In April, the commissioners reported their proposals for more liberal advertising policies, and the consumers' organizations bellowed back. It was not clear from the reports when a final vote can be expected.

Brown H. Sweetening the pill. Can big pharma be trusted to provide independent health information to patients? BMJ 334:664-6, 31 March 2007.

Moynihan R. Direct to consumer advertising should not come to Europe. BMJ 334:1025, 19 May 2007.

More Academic Centers Becoming Pharm-Free Zones

Thanks to the weekly update from the Prescription Project (see Links), I learned that a couple more university medical centers have joined the movement to adopt strict policies limiting the access of pharmaceutical industry marketing people and methods to their campuses. Stanford probably got the most publicity when it adopted such a policy a year or so ago.

The recent moves have ocurred at the University of Pittsburgh and UC-Davis. At Davis, the policy was actually an expansion of an earlier policy, adding device and other manufacturers to a policy that previous dealt mostly with drug companies.

The articles listed other campuses (besides Stanford) that had already taken similar steps to ban most industry marketing activities--Yale, UCLA, Michigan, Penn, Vermont, Henry Ford (Detroit), and Kaiser Permanente of Northern California. I believe that Wisconsin was actually one of the first campuses to go this way.

Griffith D. UCD expands its ban on medical freebies: in addition to drug industry, any other vendor doing business with health system is now included. Sacramento Bee, July 3, 2007.

Fahy J. UPMC draws up severe code on freebies. Pittsburgh Post-Gazette, July 2, 2007.

Monday, July 2, 2007

Gifts to Physicians and Prescription Data--the Unwelcome Light of Publicity

Both state legislatures and Congress are getting riled up about the excesses of the pharamceutical gravy train for physicians, and the company's ability to manipulate physicians to do their bidding through clever marketing. Today's New York Times editorial addresses interest in the U.S. Senate on creating a mandatory registry of all payments from pharmaceutical companies to physicians. (Several states, notably VT and MN, already have laws to require such reporting, and the Times has been having a field day mining those reports in recent weeks.) Several state legislatures are considering outlawing the selling of physicians' prescribing data. (The NH law to ban such sales has been challenged in court.)

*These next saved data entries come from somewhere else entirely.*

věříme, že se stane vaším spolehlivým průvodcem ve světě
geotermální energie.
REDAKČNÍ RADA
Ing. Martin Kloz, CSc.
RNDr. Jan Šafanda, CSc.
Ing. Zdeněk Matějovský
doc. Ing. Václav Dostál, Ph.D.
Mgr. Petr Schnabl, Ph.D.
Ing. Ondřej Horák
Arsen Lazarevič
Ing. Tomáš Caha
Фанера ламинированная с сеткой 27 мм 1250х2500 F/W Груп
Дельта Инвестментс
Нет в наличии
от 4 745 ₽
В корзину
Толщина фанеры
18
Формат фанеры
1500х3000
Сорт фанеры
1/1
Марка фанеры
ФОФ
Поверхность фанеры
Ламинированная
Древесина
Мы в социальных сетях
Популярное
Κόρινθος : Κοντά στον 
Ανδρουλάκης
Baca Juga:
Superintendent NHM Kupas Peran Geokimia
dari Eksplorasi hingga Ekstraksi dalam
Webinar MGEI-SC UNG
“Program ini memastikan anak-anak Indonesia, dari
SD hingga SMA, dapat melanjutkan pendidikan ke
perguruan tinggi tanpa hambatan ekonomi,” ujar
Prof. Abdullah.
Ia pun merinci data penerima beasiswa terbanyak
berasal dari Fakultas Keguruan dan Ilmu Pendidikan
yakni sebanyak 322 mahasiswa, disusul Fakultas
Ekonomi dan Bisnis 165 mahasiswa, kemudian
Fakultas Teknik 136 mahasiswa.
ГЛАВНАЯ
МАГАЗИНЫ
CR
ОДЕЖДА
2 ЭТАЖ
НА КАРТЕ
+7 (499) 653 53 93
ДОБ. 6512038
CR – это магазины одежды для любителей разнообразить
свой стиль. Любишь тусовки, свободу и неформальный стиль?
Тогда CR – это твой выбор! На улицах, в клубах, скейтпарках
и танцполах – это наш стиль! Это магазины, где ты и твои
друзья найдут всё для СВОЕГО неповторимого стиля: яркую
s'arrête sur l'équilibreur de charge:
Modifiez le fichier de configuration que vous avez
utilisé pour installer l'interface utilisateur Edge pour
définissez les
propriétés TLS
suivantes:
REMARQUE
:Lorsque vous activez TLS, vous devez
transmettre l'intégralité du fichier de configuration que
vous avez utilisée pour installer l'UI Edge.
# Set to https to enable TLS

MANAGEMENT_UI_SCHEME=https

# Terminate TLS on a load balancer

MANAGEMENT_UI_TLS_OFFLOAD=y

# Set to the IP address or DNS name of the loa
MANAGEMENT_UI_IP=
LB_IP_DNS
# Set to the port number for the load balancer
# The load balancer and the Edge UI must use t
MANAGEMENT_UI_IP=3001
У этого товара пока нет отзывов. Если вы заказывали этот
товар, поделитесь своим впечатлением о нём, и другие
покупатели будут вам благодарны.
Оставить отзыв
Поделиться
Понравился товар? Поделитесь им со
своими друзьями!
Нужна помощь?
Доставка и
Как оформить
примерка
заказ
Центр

What I find interesting about this is that it is flushing the industry out into the open with regard to some of its key rationalizations. The defense of the drug rep arriving at the physician's office with a complete listing of all prescriptions the doc has written for the company's drug and for its competitor drugs? It allows the company to fine-tune its educational message to the physician, addressing the physician's particular needs for drug information. The defense of payments to physicians generally? It is all about education, and physicians are independent scientists who make up their own minds and who cannot be swayed by few free coffee mugs or sandwiches.

To which the New York Times responds, addressing a mandatory payment registry: "If there is nothing wrong with such payments, neither the doctors nor the industry should object to public disclosure." On the matter of the sales of data to drug companies, it is well known that the reps are instructed by the companies to go to considerable lengths to hide the fact that they have these data from the physicians. So the same argument applies there as well--if this is all about education, and the more effective targeting of drug information, why go to such lengths to conceal from physicians the fact that your detail rep has these data?

Is your doctor tied to drug makers? [editorial] New York Times, July 2, 2007, p. A18.